Types of Contact Lenses for Dry Eyes
If you have dry eyes and you’re experiencing discomfort when wearing contact lenses, you might have to consider switching the type of brand that you normally wear. Types of contact lenses suitable for dry eyes include:
Daily Disposable Contact Lenses
Daily disposable contact lenses are generally the best choice for patients with dry eyes. These single-use lenses are removed and discarded at the end of each day. The next day, a new, fresh pair of lenses is applied to the eyes.
Because daily disposable lenses are thrown out after a single use, protein deposits don’t have the time to build-up and the lenses won’t dry out as a result of improper cleaning routines.
Soft contact lenses are made of soft, flexible plastics, and hydrogels that allow oxygen to pass through to the cornea. Most soft contacts are meant to be replaced daily and disposed of after each use, but some brands can be worn for up to 30 days.
Because soft contacts contain hydrogel and allow more oxygen to reach the cornea, soft contact lenses may alleviate dry eye symptoms.
Silicone-Based Hydrogel Lenses
For even more effective soft contact lenses, look for brands that use silicone-based hydrogel. Silicone-based hydrogel lenses can help draw moisture towards the eye, slow tear evaporation, and reduce dry eye symptoms.
Rigid Gas-Permeable Lenses
Rigid gas-permeable lenses are a bit denser compared to soft contacts, but still allow some oxygen to travel through to the cornea. A specialized type of rigid gas-permeable lenses called scleral lenses can improve dry eye symptoms.
Scleral lenses have a wider diameter and sit over the cornea instead of on it. This creates a sort of tear-filled space, which can help keep the eye hydrated.

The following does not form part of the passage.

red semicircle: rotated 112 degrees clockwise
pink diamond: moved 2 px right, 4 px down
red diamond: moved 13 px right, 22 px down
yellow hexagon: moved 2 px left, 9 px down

Tips for Wearing Contact Lenses with Dry Eye
Follow these useful tips for preventing or relieving dry eye symptoms while wearing contact lenses:
- Follow a proper contact lens hygiene routine
- Change lenses or solutions as recommended by your optometrist
- Do not wear contact lenses for longer than prescribed by your optometrist
- Use artificial tears to add moisture to your eyes before putting in contact lenses
- Use eye drops regularly throughout the day to prevent your eyes from becoming too dry
- Use eye drops without preservatives if you have sensitive eyes
If you still experience dry eye symptoms after trying different lenses, solutions, and brands, it’s best to just stop wearing your contacts altogether. Then, book an appointment with your eye doctor to see what to do next.